On the morning of March 18, two sisters who lived in Meridian Pointe, ages 14 and 15, were struck crossing Hillsborough on their way to Middleton. They did not use a crosswalk, authorities said.
The 15-year-old, Norma Velasquez-Cabrera, died a few days later from her injuries. Another Middleton student, 15-year-old Shenika Davis, was struck and killed in the same area in October 2011.
Last week, 18-year-old William Hogan was injured severely when he was struck while trying to cross Hillsborough at 40th Street. Police said he was crossing against a red light.
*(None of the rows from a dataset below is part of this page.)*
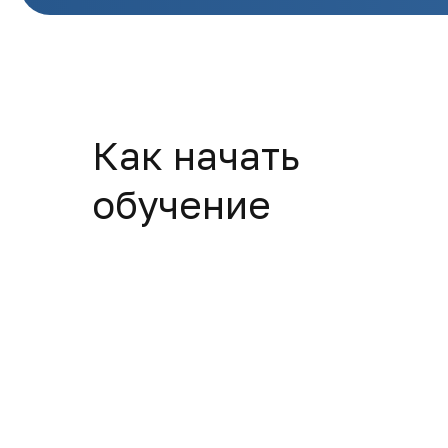
Как начать
обучение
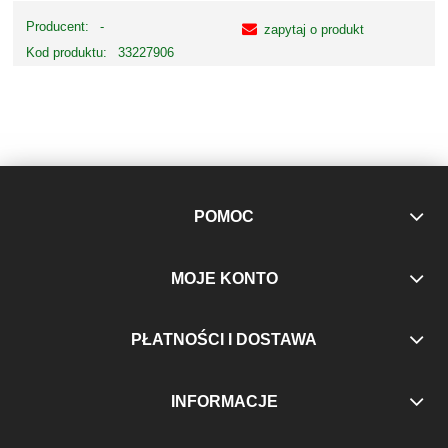
Producent:
-
zapytaj o produkt
Kod produktu:
33227906
POMOC
MOJE KONTO
PŁATNOŚCI I DOSTAWA
INFORMACJE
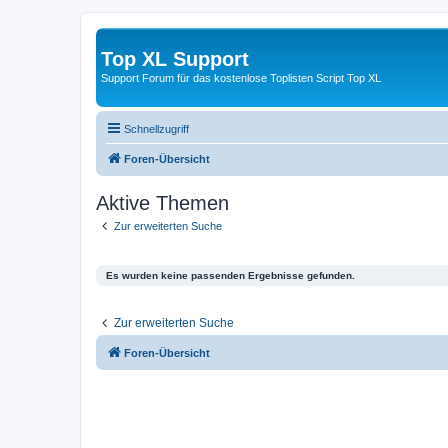
Top XL Support
Support Forum für das kostenlose Toplisten Script Top XL
Schnellzugriff
Foren-Übersicht
Aktive Themen
Zur erweiterten Suche
Es wurden keine passenden Ergebnisse gefunden.
Zur erweiterten Suche
Foren-Übersicht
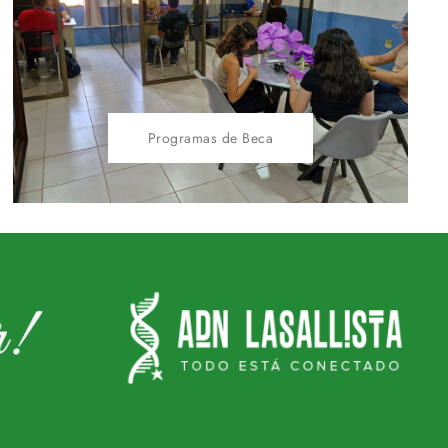
Programas de Beca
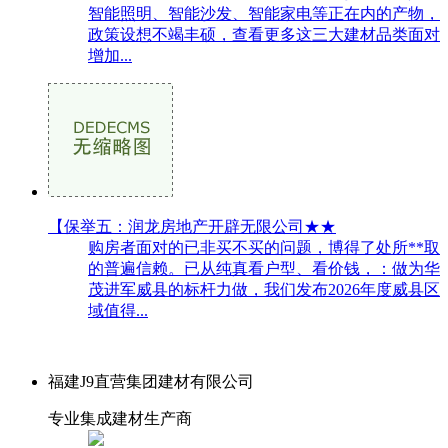
智能照明、智能沙发、智能家电等正在内的产物，
政策设想不竭丰硕，查看更多这三大建材品类面对
增加...
【保举五：润龙房地产开辟无限公司★★
购房者面对的已非买不买的问题，博得了处所**取
的普遍信赖。已从纯真看户型、看价钱，：做为华
茂进军威县的标杆力做，我们发布2026年度威县区
域值得...
福建J9直营集团建材有限公司
专业集成建材生产商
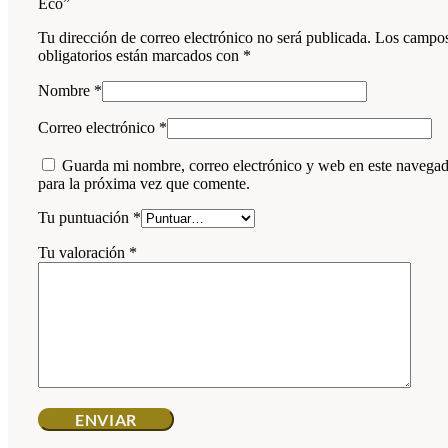
Eco”
Tu dirección de correo electrónico no será publicada.
Los campo
obligatorios están marcados con
*
Nombre
*
Correo electrónico
*
Guarda mi nombre, correo electrónico y web en este navega
para la próxima vez que comente.
Tu puntuación
*
Tu valoración
*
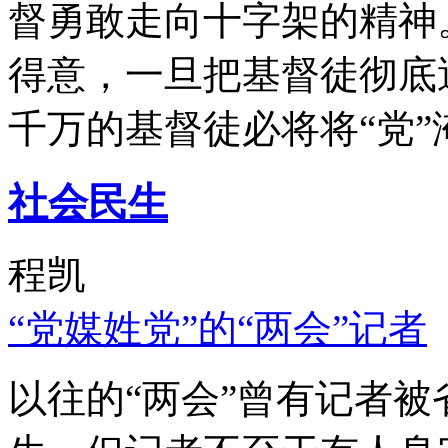
督勇敢走向十字架的精神
得意，一旦把基督徒彻底
千万的基督徒必将将“党”
社会民生
程凯
“党媒姓党”的“两会”记者
以往的“两会”曾有记者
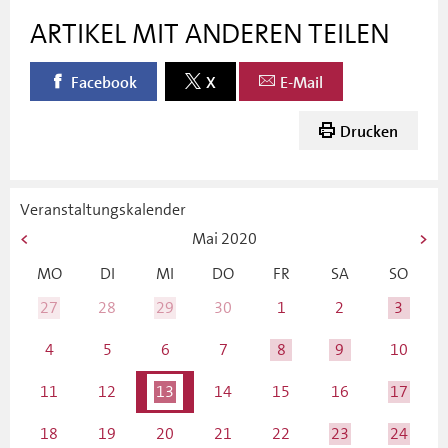
ARTIKEL MIT ANDEREN TEILEN
Facebook
X
E-Mail
Drucken
Veranstaltungskalender
Mai
2020
MO
DI
MI
DO
FR
SA
SO
27
28
29
30
1
2
3
4
5
6
7
8
9
10
11
12
13
14
15
16
17
18
19
20
21
22
23
24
Elia said the district also is encouraging police officers to ticket jaywalkers on Hillsborough Avenue. And educating students of all ages about pedestrian safety is a top priority, she said.
“That isn’t in their head yet,” Elia said. “We’ve got to make sure we keep this in front of them.”
Middleton student and Meridian Pointe resident Krystal Cubero, 15, said she will encourage her fellow students to use the new bus or to use the crosswalk if they decide to walk. Still, she said, she knows some students will continue to make unsafe decisions.
“It’s a better thing to sit on the bus and wait than it is to risk our lives and cross the street in heavy traffic,” Cubero said.
Earlier this week representatives from the Florida Department of Transportation, the City of Tampa, the school district and the sheriff’s office discussed the traffic problems along Hillsborough and possible solutions. At that meeting officials said a plan was in place to install a signaled crosswalk near the apartment complex, but that the process would take about 16 months.
Mayor Bob Buckhorn announced Thursday the city will install more pedestrian signs and adjust the timing on seven traffic lights along Hillsborough — between Nebraska Avenue and 40th Street — so pedestrians will have more time to cross the road. The city will spend about $200,000 in revenue from red-light cameras to pay for the improvements.
“This is a start,” Buckhorn said in a statement, “and I will work with the Florida Department of Transportation to continue to look for opportunities to improve the Hillsborough Avenue corridor.”